I walked into a patient’s room and noticed the hospital has supplied a fold up stool hung on the wall labeled “For Physicians.” I shrug. I take down the stool and open it up and seat it next to the patient’s bed.
I greet the patient, and we discuss how he feels and what all is transpiring and planned for the day. He feels cold, nervous, pain in his back, not hungry, overwhelmed, and worried. I reassure and give answers and leave hope. His shoulders relax, and the blanket covering him lays more naturally at ease. That is my queue. I fold the chair back up and hang it on the wall. I walk out. The nurse says, “I’ve never seen anyone use that thing.”
Years later I write an article about the bedside and the physician’s need to reclaim this role more explicitly and obviously. The reality of modern medicine challenges the notion of physicians “taking back the bedside.” Time is a constraint because we are too busy to sit too long or to come back physically. The roles of physicians have expanded so sitting at the bedside is only a small visual part of what needs to be done to doctor these days.
Others lay claim on the bedside because they are seemingly more present and seen. Yet the bedside is something intangible. Yet physicians still have these intimate dealing with illness and death. Yet no one is talking much about the physician’s “bedside” existence with conviction. The stool stays on the wall unused. Perhaps some other kind of care provider claims the stool and places a label on it declaratively. Perhaps the stool just disappears because the bedside intangibles get completely disregarded by the evolution of modern medicine away from relationships and toward outcomes and algorithms.

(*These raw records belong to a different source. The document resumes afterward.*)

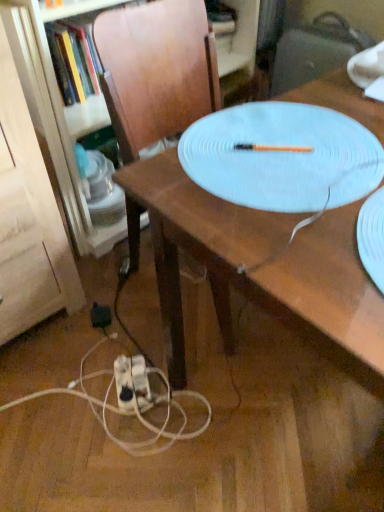 The width and height of the screenshot is (384, 512). Identify the location of free spot behind black plastic electric outlet at lower left. (109, 287). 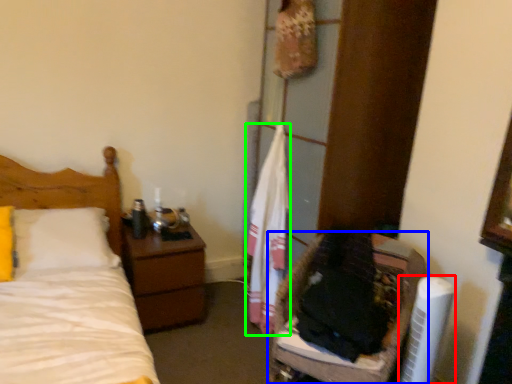 Question: Which object is positioned farthest from air conditioner (highlighted by a red box)? Select from furniture (highlighted by a blue box) and clothe (highlighted by a green box).

Choices:
 (A) furniture
 (B) clothe

Answer: (B) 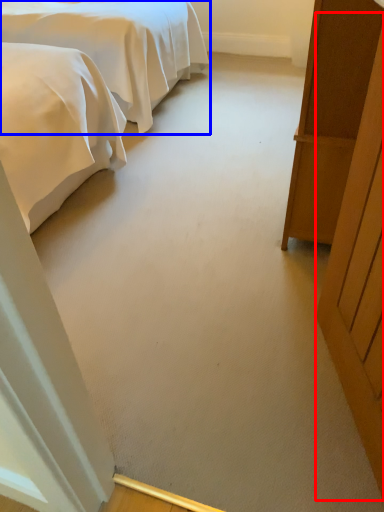 Question: Which object is further to the camera taking this photo, door (highlighted by a red box) or bed (highlighted by a blue box)?

Choices:
 (A) door
 (B) bed

Answer: (B) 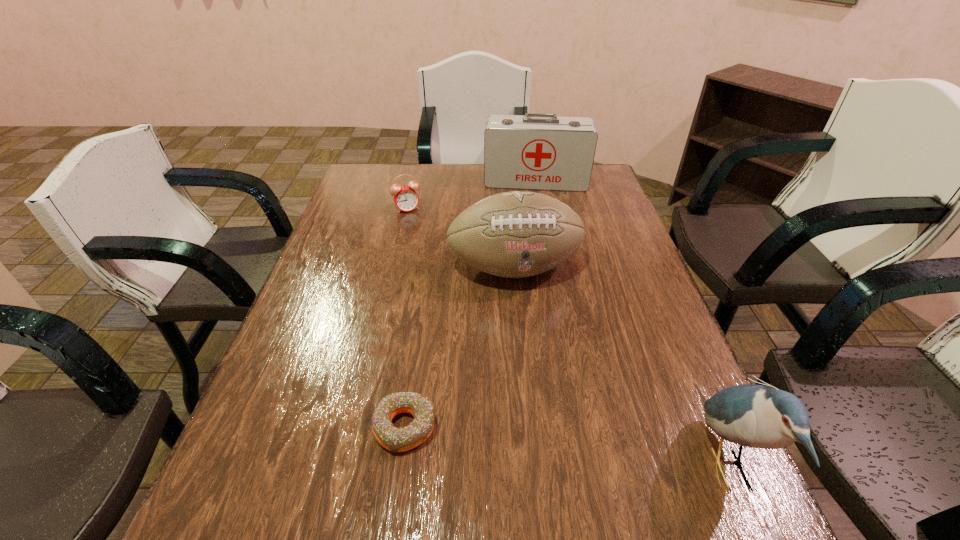 Locate an element on the screen. doughnut is located at coordinates (395, 439).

Perhaps the word choice is wrong. Perhaps I should rally the public to see physicians at the #worryside or the #responsibleside. Perhaps this will not offend or negate all that take time at the physical bedside. Perhaps this will just emphasize better the roles physicians try and are asked to play in patient care still.

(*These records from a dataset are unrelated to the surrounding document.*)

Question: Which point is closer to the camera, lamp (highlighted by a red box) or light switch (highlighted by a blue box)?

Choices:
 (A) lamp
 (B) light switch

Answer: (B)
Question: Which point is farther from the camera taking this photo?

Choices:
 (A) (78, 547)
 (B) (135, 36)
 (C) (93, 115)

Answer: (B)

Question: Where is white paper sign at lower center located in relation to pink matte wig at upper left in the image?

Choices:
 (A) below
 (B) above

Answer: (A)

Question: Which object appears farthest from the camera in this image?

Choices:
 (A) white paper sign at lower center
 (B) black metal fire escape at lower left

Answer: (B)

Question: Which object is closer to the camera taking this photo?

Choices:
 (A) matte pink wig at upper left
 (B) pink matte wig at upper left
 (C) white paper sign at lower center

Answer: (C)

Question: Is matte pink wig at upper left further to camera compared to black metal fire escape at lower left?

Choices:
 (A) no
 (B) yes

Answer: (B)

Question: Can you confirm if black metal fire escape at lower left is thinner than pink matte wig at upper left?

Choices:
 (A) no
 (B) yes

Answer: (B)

Physicians are currently responsible for planning and executing solutions for patient problems. I saw a rheumatologist once as a patient, and after listening to me, she said, “I want to fix you.”
Simply put, she was moved as all physicians are to fix problems. She invited the responsibility to achieve a fix for me. Physicians are in the end responsible. The public says they are because when things of any nature fail the physician will become the last say or the last responsible party. Physicians accept that obligation in so far as that responsibility is paid back with true regard and appreciation. It is very hard to be the bottom line. It is harder when patients are unkind and ungrateful.

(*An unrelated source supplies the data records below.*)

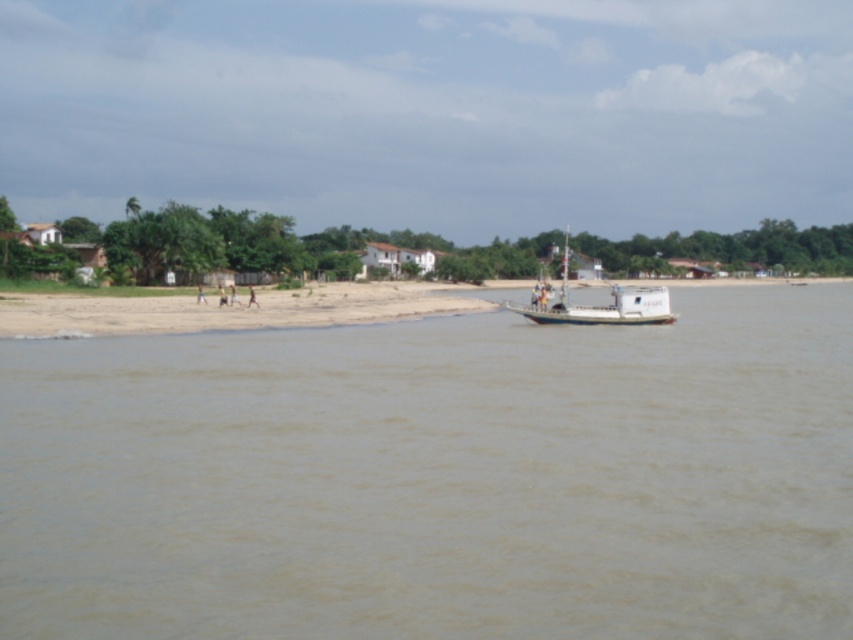 Question: Which object is farther from the camera taking this photo?

Choices:
 (A) white matte boat at center
 (B) brown muddy water at center

Answer: (A)

Question: Is the position of brown muddy water at center more distant than that of white matte boat at center?

Choices:
 (A) no
 (B) yes

Answer: (A)

Question: Among these points, which one is nearest to the camera?

Choices:
 (A) (648, 307)
 (B) (505, 500)

Answer: (B)

Question: Can you confirm if brown muddy water at center is positioned below white matte boat at center?

Choices:
 (A) no
 (B) yes

Answer: (B)

Question: Which object is farther from the camera taking this photo?

Choices:
 (A) brown muddy water at center
 (B) white matte boat at center

Answer: (B)

Question: Considering the relative positions of brown muddy water at center and white matte boat at center in the image provided, where is brown muddy water at center located with respect to white matte boat at center?

Choices:
 (A) above
 (B) below

Answer: (B)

Physicians worry a lot. We worry if someone will feel better or cope better or survive trials and disappointments. We worry we did not do enough and the right and timely thing. We worry we missed something or were misunderstood. We worry we didn’t worry enough or at times at all. Worry becomes how we know we care and caring becomes how we keep doing an intangible job with so much responsibility.
Worry and responsibility are fueled by living off the success of a strategic plan and the success of delivering help. We care about patient satisfaction and outcomes. We care if someone hurts or is helped so much so that someone not doing well effects us in ways scarring but someone doing well fuels us on. Ask any physician why they continue, and they will in some way say because one smile of someone doing better or an actual moment of lessened human grief, pain, burden, tension seen in a patient’s affect feels like a victory.
The rally for physicians to reclaim the bedside is not to exclude all that sit or care or worry. It is to refocus and reidentify what the physician is doing in patient care or rather what the physician should continue to do if the system is challenged and evolving. The bedside is intangible. For purpose of debate it can be renamed the #worryside or the #responsibleside.
The point is physicians provide a value to society that cannot and should not be so easily cheapened or disregarded. It is an imperative we have clear understand of what the stool in the room represents. Physicians must distinguish what they provide or perish. Upon their exit, physicians take with them a way to connect with humans that humanity cannot suffer the loss of.